# looking to start a demasoni species tank



## mjzuverink (Dec 6, 2009)

hey all, im in the planning stages of a Phuedotropheus P. Demasoni species only tank. I think im gonna go witha 75 gallon tank. I just want this to be an open discussion on how this tank should be set up or some cool ideas. for instance type of filtration? number of fish? substrate? lighting? decor? ( i have been debating wether or not to try and do a DIY rock backround) anyways, I'm eager to see what kinds of ideas you guys have!


----------



## emc7 (Jul 23, 2005)

Pseudotropheus.

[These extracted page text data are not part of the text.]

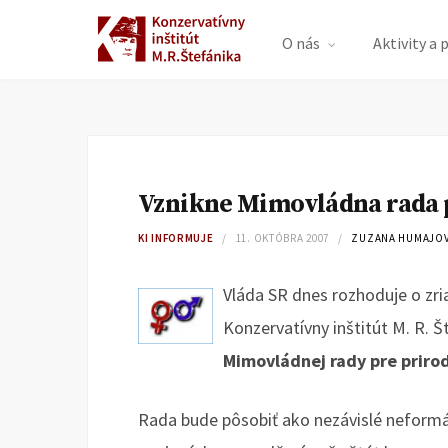
O nás
Aktivity a 
Vznikne Mimovládna rada 
KI INFORMUJE
11. OKTÓBRA 2007
ZUZANA HUMAJOV
Vláda SR dnes rozhoduje o zr
Konzervatívny inštitút M. R. Š
Mimovládnej rady pre priro
Rada bude pôsobiť ako nezávislé neformál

Use double or triple filtration, decor should be rocks (or fake rocks like cichlid stones or lok-rocks). Cut up PVC pipe is ugly, but cheap. One 48" light should be fine (you don't need plant lights). Start with 8-10 fish, they will make more.


----------



## rrcoolj (Jun 29, 2009)

emc7 said:


> Pseudotropheus. Use double or triple filtration, decor should be rocks (or fake rocks like cichlid stones or lok-rocks). Cut up PVC pipe is ugly, but cheap. One 48" light should be fine (you don't need plant lights). Start with 8-10 fish, they will make more.


I agree


----------